The crucifix above the Speaker’s chair in the Quebec National Assembly will stay, says Premier Jean Charest. Responding to a report by a pair of academics on the problems of integrating immigrants into Quebec society, Charest said, “We won’t rewrite history. The church has played a major role in who we are today as a society, the crucifix is more than a religious symbol.”
“There are no one-size-fits-all answers to these situations,” he told reporters at a press conference in Quebec City. The National Assembly unanimously passed a motion affirming Quebecers’ “attachment to our religious and historic heritage represented by the crucifix.”
The 300-page report was commissioned for $5 million after a series of highly publicised clashes between indigenous French culture and the new influx of immigrants allowed into the province in part as a response to the plummeting birth rate. The authors also recommended that public prayers be abolished by local authorities and that judges, crown prosecutors, police officers, prison guards and the speaker and deputy speaker of the assembly refrain from wearing religious symbols.
“The crucifix is about 350 years of history in Quebec that none of us are ever going to erase and of a very strong presence, in particular, of the Catholic Church, and that’s our reality,” Charest said.

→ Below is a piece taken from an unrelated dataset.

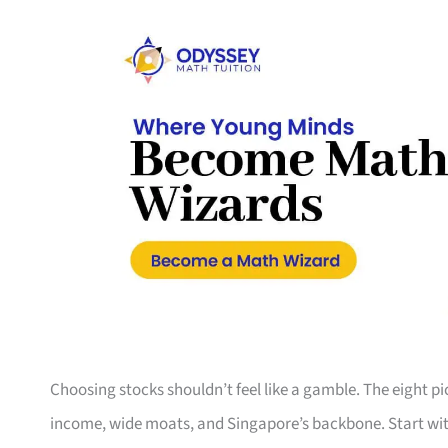
Choosing stocks shouldn’t feel like a gamble. The eight p
income, wide moats, and Singapore’s backbone. Start with t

“As you look around this place you will find many, many symbols that speak to that period,” he added.
The Bouchard-Taylor commission’s report on the debate over “reasonable accommodations” of immigrants to Quebec’s officially secular but traditionally Catholic society held that there was no real crisis in Quebec society, merely one of perception. That perception could be improved by removing the last public attachments to Quebec’s historic Catholic character.
Referring to other decorations in the Assembly building, including the British coat of arms, the letter “V” for Queen Victoria and the letter “C” for Canada, Charest added, “Are we going to go around the building covering up, destroying, erasing these symbols? Obviously we’re not going to do that.”
Charest affirmed, however that it is not the traditional Catholic culture of French Canada that forms the basis of modern Quebec, but only the French language. He said that as premier, his “first role is the supreme responsibility” to preserve the French language.
“As citizens we must also respect the personal convictions of everyone. For its part, the state, which is at the service of everyone, should affirm that our institutions are secular.”
The commission examined 21 incidents, including the YWCA’s decision to frost its windows in an exercise room to avoid offending a traditional Jewish school and women-only pre-natal courses to accommodate Muslim women. In one case that made international headlines, the small town of Herouxville issued a code of public conduct that said it is “completely outside norms to… kill women by stoning them in public, burning them alive, burning them with acid, circumcising them etc.”
Action démocratique du Québec Leader Mario Dumont said Quebec should adopt its own “founding document” that spells out “Quebec’s cultural heritage.”
“Interculturalism is not a synonym for getting down on our knees,” he said.
Without mentioning the loss of Quebec’s traditional Catholic culture, Parti Québécois Leader Pauline Marois said the report had missed the central problem: “There exists a malaise over Quebec’s identity that we have to deal with.”